Independent walking. (a) Using a rolling walker at 1-month follow-up after completion of training. (b, c) Amount of self-selected walking in the home and community for a 24-hour period following 2 different training sessions: (b) 936 steps after session 49 (week 10), (c) 2,488 steps after session 74 (week 16). (d, e) The most productive hour of walking from data sets b and c, respectively, and demonstrating the greatest capacity of the child for walking activity: (d) 280 steps in 1 hour with 8.3% of steps at >20 steps/min after session 49, (e) 956 steps in 1 hour with 43.3% of steps at >20 steps/min after session 74.
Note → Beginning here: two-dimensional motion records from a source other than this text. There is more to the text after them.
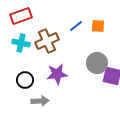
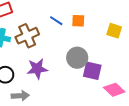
blue line: (76, 26) -> (56, 21), turned 72

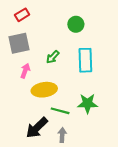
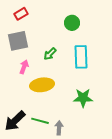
green line: (60, 111) -> (40, 121), moved
black arrow: (37, 128) -> (15, 121), moved

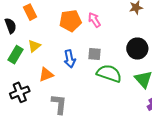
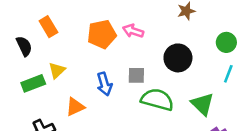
pink arrow: (94, 20) -> (133, 31), turned -35
black circle: (137, 49) -> (178, 58), moved
green rectangle: (15, 55) -> (33, 83), turned 42

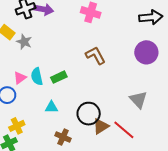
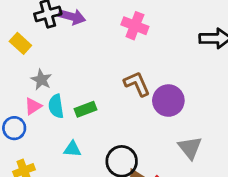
gray star: (24, 42) -> (41, 80), moved
purple circle: (146, 52) -> (168, 101), moved

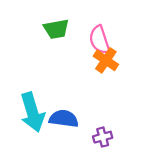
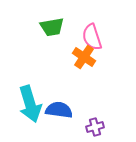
orange cross: (106, 60) -> (84, 57), moved

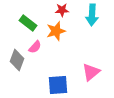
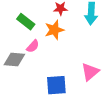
gray diamond: (17, 60) -> (14, 60), turned 75

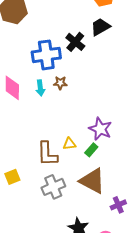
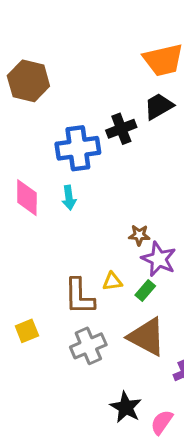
black cross: (75, 42) -> (121, 129), turned 30
brown star: (60, 83) -> (139, 235), moved

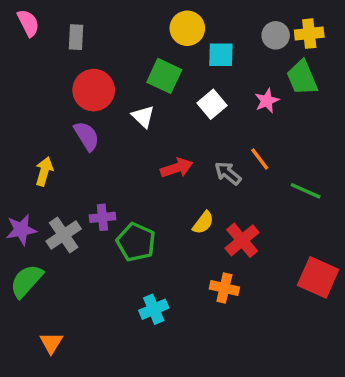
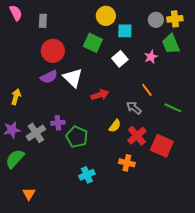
white triangle: (143, 117) -> (73, 78), moved, size x1.5
purple semicircle: (87, 136) -> (49, 77), turned 96
yellow arrow: (44, 171) -> (16, 97), moved
gray arrow: (228, 173) -> (134, 108), moved
red square: (318, 277) -> (162, 146), moved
Although improved trunk alignment on the treadmill transferred to over-ground training, the walker was still required for upright balance and support. Although the child's arms initially hung anterior and lateral to his body, they were no longer passive by the end of the LT program. Typically, his arms were flexed approximately 90 degrees at the elbow, with slight internal rotation at the shoulder. On rare occasions, intermittent bouts of stepping in which arm swing was coordinated with the contralateral leg were seen at treadmill speeds greater than 1.0 m/s (Supplemental Video). Prior to volitional stepping, training with manual assistance typically occurred with 40% to 50% of BWS at 0.3 to 0.6 m/s. This training progressed to 30% to 40% of BWS at 0.8 m/s and to 15% to 20% of BWS at 1.2 m/s by the end of the study. Manual assistance at the trunk and pelvis and the legs for training in stepping and standing began at maximal to moderate assistance and progressed to minimal assistance at the trunk and legs from session 36 through completion of training.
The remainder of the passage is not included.